Die Antragsgegnerin trägt die Kosten des Verfahrens.

Das Urteil ist wegen der Kosten vorläufig vollstreckbar. Die Antragsgegnerin darf die Vollstreckung durch Sicherheitsleistung oder Hinterlegung i. H. v. 110 % des aufgrund des Urteils vollstreckbaren Betrags abwenden, wenn nicht zuvor der Antragsteller Sicherheit i. H. v. 110 % des jeweils zu vollstreckenden Betrags leistet.
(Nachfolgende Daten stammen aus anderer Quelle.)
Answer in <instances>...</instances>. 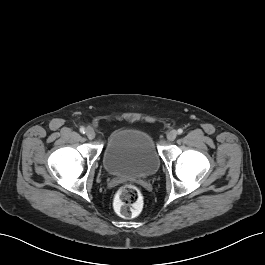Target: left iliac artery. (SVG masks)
<instances>
[{
  "instance_id": "1",
  "label": "left iliac artery",
  "mask_w": 265,
  "mask_h": 265,
  "mask_svg": "<svg viewBox=\"0 0 265 265\" xmlns=\"http://www.w3.org/2000/svg\"><path fill=\"white\" fill-rule=\"evenodd\" d=\"M178 134H182L183 133V130L180 128V129H178Z\"/></svg>"
}]
</instances>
Die Revision wird nicht zugelassen.

Tatbestand

Der Antragsteller wendet sich gegen einen Bebauungsplan, mit dem ein Wohngebiet mit ca. 300 Wohneinheiten entwickelt werden soll.

Der Antragsteller ist seit Oktober 2016 Eigentümer des unbebauten Grundstücks Gemarkung E., Flur 2, Flurstück 189 (Blatt 2905 des Grundbuchs von E.), zuvor war sein Vater Eigentümer. Das Grundstück liegt nördlich des Plangebiets und grenzt an das Plangebiet unmittelbar an. Es wurde bislang überwiegend als Obstwiese genutzt.

Das etwa 8,4 ha große Plangebiet liegt südlich des D. Südfriedhofs und westlich der C.-straße. Südlich liegt ein Schulgelände. Westlich verläuft eine Bahntrasse, auf der die Stadtbahnlinie 18 nach L. verkehrt. Westlich der Bahntrasse liegt Wohnbebauung. Östlich des Plangebiets schließen sich unbebaute Flächen jenseits der C.-straße an. Das Plangebiet war bislang unbebaut und wurde ackerbaulich genutzt.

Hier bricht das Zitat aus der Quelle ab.